Saved entries:
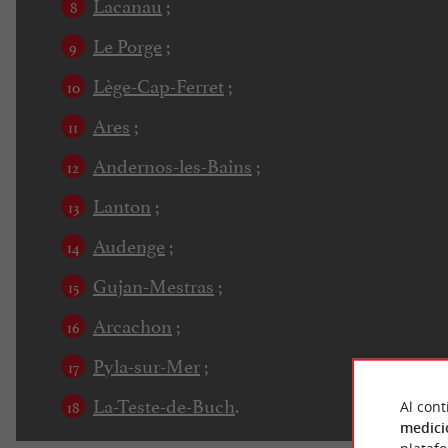
Lacanau
;
Le Porge
;
Lège-Cap-Ferret
;
Ares
;
Andernos-les-Bains
;
Lanton
;
Audenge
;
Gujan-Mestras
;
Arcachon
;
Pyla-sur-Mer
;
La-Teste-de-Buch
.
Al cont
medici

Task » Lines from the one containing "Andernos-les-Bains" through the final line of the entries are the only ones to print, and each must match exactly.

Expected output »
Andernos-les-Bains
;
Lanton
;
Audenge
;
Gujan-Mestras
;
Arcachon
;
Pyla-sur-Mer
;
La-Teste-de-Buch
.
Al cont
medici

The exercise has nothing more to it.